Task item: Your task is to copy the records that follow exactly, minus any images.

%%

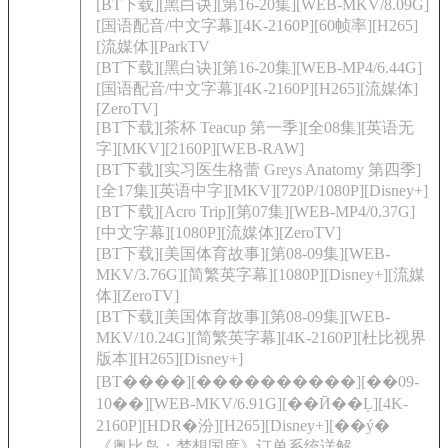
[BT下载][黑白诀][第16-20集][WEB-MKV/8.09G]
[国语配音/中文字幕][4K-2160P][60帧率][H265]
[流媒体][ParkTV
[BT下载][黑白诀][第16-20集][WEB-MP4/6.44G]
[国语配音/中文字幕][4K-2160P][H265][流媒体]
[ZeroTV]
[BT下载][茶杯 Teacup 第一季][全08集][英语无
字][MKV][2160P][WEB-RAW]
[BT下载][实习医生格蕾 Greys Anatomy 第四季]
[全17集][英语中字][MKV][720P/1080P][Disney+]
[BT下载][Acro Trip][第07集][WEB-MP4/0.37G]
[中文字幕][1080P][流媒体][ZeroTV]
[BT下载][美国体育故事][第08-09集][WEB-
MKV/3.76G][简繁英字幕][1080P][Disney+][流媒
体][ZeroTV]
[BT下载][美国体育故事][第08-09集][WEB-
MKV/10.24G][简繁英字幕][4K-2160P][杜比视界
版本][H265][Disney+]
[BT����][����������][��09-
10��][WEB-MKV/6.91G][��Ӣ��Ļ][4K-
2160P][HDR�汾][H265][Disney+][��ý�
《奥比岛：梦想国度》订单系统详解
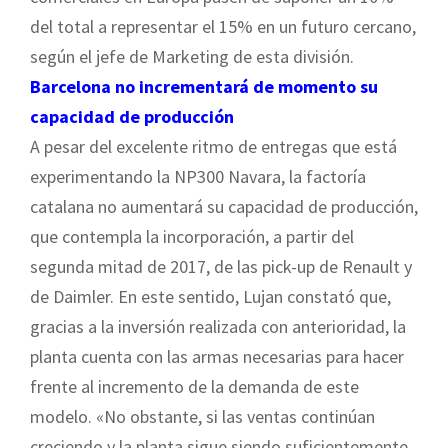
del total a representar el 15% en un futuro cercano,
según el jefe de Marketing de esta división.
Barcelona no incrementará de momento su
capacidad de producción
A pesar del excelente ritmo de entregas que está
experimentando la NP300 Navara, la factoría
catalana no aumentará su capacidad de producción,
que contempla la incorporación, a partir del
segunda mitad de 2017, de las pick-up de Renault y
de Daimler. En este sentido, Lujan constató que,
gracias a la inversión realizada con anterioridad, la
planta cuenta con las armas necesarias para hacer
frente al incremento de la demanda de este
modelo. «No obstante, si las ventas continúan
creciendo y la planta sigue siendo suficientemente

%%

Response area:
[BT下载][黑白诀][第16-20集][WEB-MKV/8.09G]
[国语配音/中文字幕][4K-2160P][60帧率][H265]
[流媒体][ParkTV
[BT下载][黑白诀][第16-20集][WEB-MP4/6.44G]
[国语配音/中文字幕][4K-2160P][H265][流媒体]
[ZeroTV]
[BT下载][茶杯 Teacup 第一季][全08集][英语无
字][MKV][2160P][WEB-RAW]
[BT下载][实习医生格蕾 Greys Anatomy 第四季]
[全17集][英语中字][MKV][720P/1080P][Disney+]
[BT下载][Acro Trip][第07集][WEB-MP4/0.37G]
[中文字幕][1080P][流媒体][ZeroTV]
[BT下载][美国体育故事][第08-09集][WEB-
MKV/3.76G][简繁英字幕][1080P][Disney+][流媒
体][ZeroTV]
[BT下载][美国体育故事][第08-09集][WEB-
MKV/10.24G][简繁英字幕][4K-2160P][杜比视界
版本][H265][Disney+]
[BT����][����������][��09-
10��][WEB-MKV/6.91G][��Ӣ��Ļ][4K-
2160P][HDR�汾][H265][Disney+][��ý�
《奥比岛：梦想国度》订单系统详解
del total a representar el 15% en un futuro cercano,
según el jefe de Marketing de esta división.
Barcelona no incrementará de momento su
capacidad de producción
A pesar del excelente ritmo de entregas que está
experimentando la NP300 Navara, la factoría
catalana no aumentará su capacidad de producción,
que contempla la incorporación, a partir del
segunda mitad de 2017, de las pick-up de Renault y
de Daimler. En este sentido, Lujan constató que,
gracias a la inversión realizada con anterioridad, la
planta cuenta con las armas necesarias para hacer
frente al incremento de la demanda de este
modelo. «No obstante, si las ventas continúan
creciendo y la planta sigue siendo suficientemente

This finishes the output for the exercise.